No accountability for Jean Charles de Menezes execution

Picture this: It’s a normal day about half past nine you leave your flat to make your way to work, you get the bus to the tube station at Brixton. Upon arrival you find the tube station is closed because of an attempted bombing the day before. You call a work colleague to warn them you will be late for work and then re-board the bus to get to the next closest tube station. You get off at Stockwell and make your way down to the platform, the tube pulls up, and you get on the train. As you sit down you hear a commotion from the door looking up you see some men armed with guns rushing onto the train, scared you stand up, at this point one of the men forces you to the chair whilst two others shoot you seven times point blank in the head!

It should be unlikely that this would happen in the UK one of the bastions of the free west, but this is what happened to Jean Charles de Menezes on the 22nd of July 2005 at Stockwell tube station. So what was the result of this event, who has been held accountable?

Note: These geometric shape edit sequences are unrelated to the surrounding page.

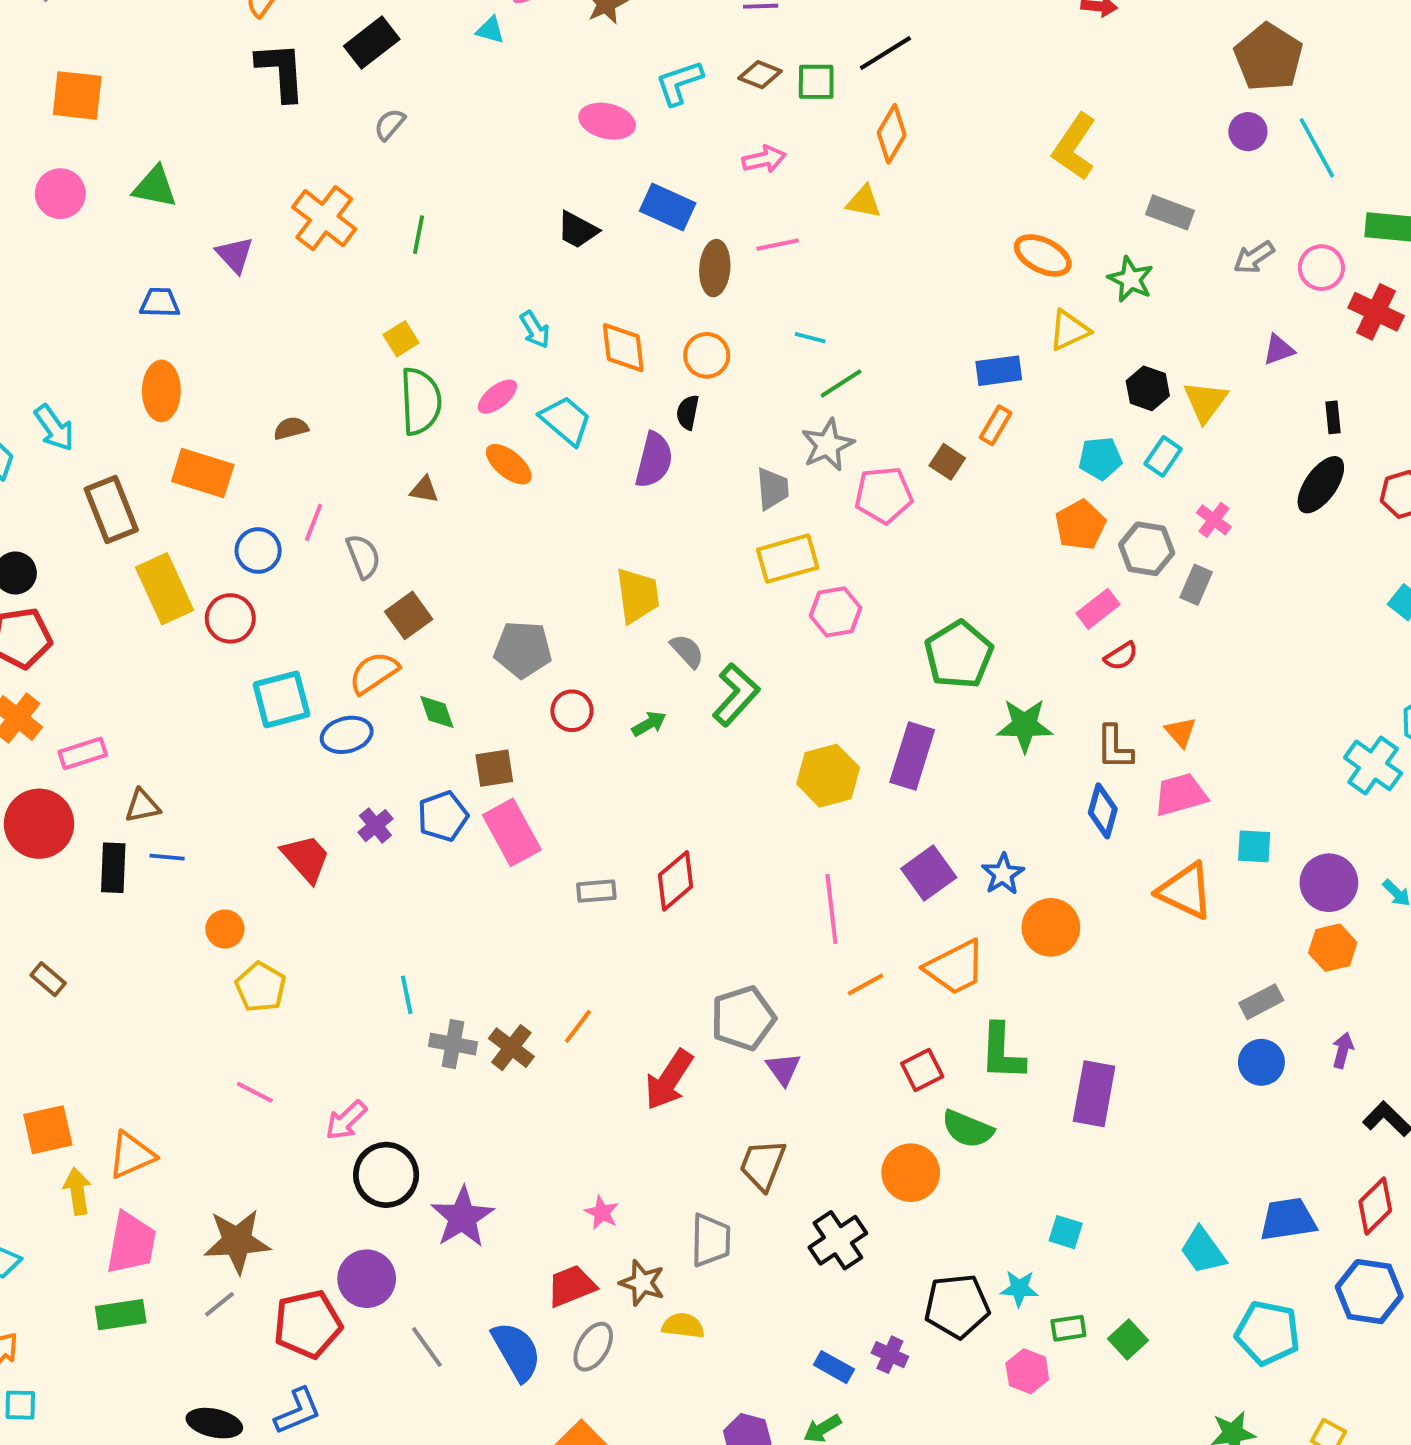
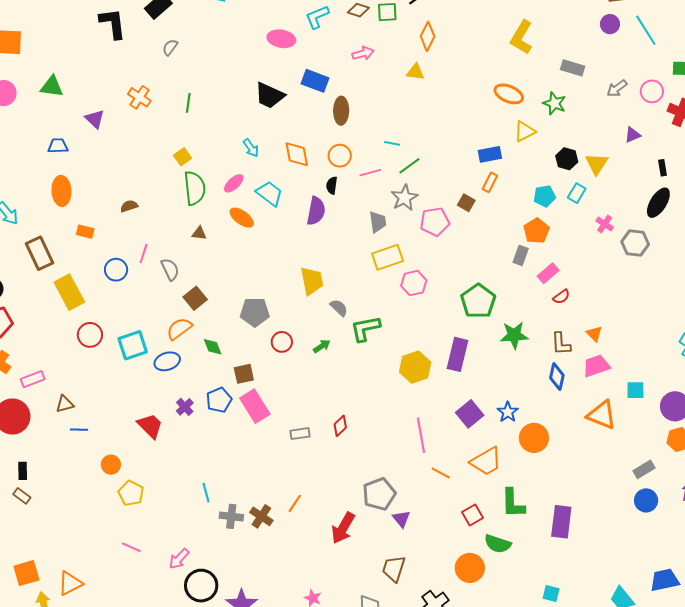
orange cross: (324, 218) -> (139, 97), size x0.7
black trapezoid: (577, 230) -> (270, 95), size x1.4
pink line: (778, 245) -> (370, 173), moved
orange rectangle: (203, 473) -> (85, 232), size x0.6
gray hexagon: (1147, 549) -> (635, 243), moved
gray rectangle: (1196, 585) -> (521, 255), moved
red circle: (230, 618) -> (90, 335), moved
green L-shape: (736, 695) -> (365, 329), turned -140
black rectangle: (113, 868) -> (23, 471), moved, size x0.7
red diamond: (676, 881) -> (340, 426), size x0.7
orange line: (866, 985) -> (441, 473), turned 60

The head of Scotland yard at the time of the shooting, Sir Ian Blair has resigned and is writing a book, Cressida Dick the officer directly in charge of the operation has been promoted and apparently bears "no personal culpability" despite a well documented catalogue of errors on the day, John Mcdowell the officer in charge of the surveillance strategy has also been promoted, and the two officers responsible for the actual shooting are now back on active duty with CO19. The inquest was closed on the 12th December with an open verdict, not even going as far as to record this Judge Dredd style execution as unlawful killing(farcically the coroner had already directed the jury that they could not record a verdict of unlawful killing). Bizarrely the open verdict means that the jury did not find the killing to be lawful, which I guess leaves the case in some kind of legal limbo where it is neither lawful nor unlawful??
So does that means no one is accountable; it’s perfectly acceptable in our apparently free and democratic society for a group of state representatives to take an innocent man’s life? And then proceed to lie about it afterwards? This clearly obliterates the argument you always hear when questioning the limits of the power of the state, that you only have something to fear if you’re doing something wrong, well Jean Charles de Menezes was only going to work that day, he had no reason to be scared.
The day after the shooting the Met offered this statement "a tragedy, and one that the Metropolitan Police Service regrets." So I guess we all feel a lot better now.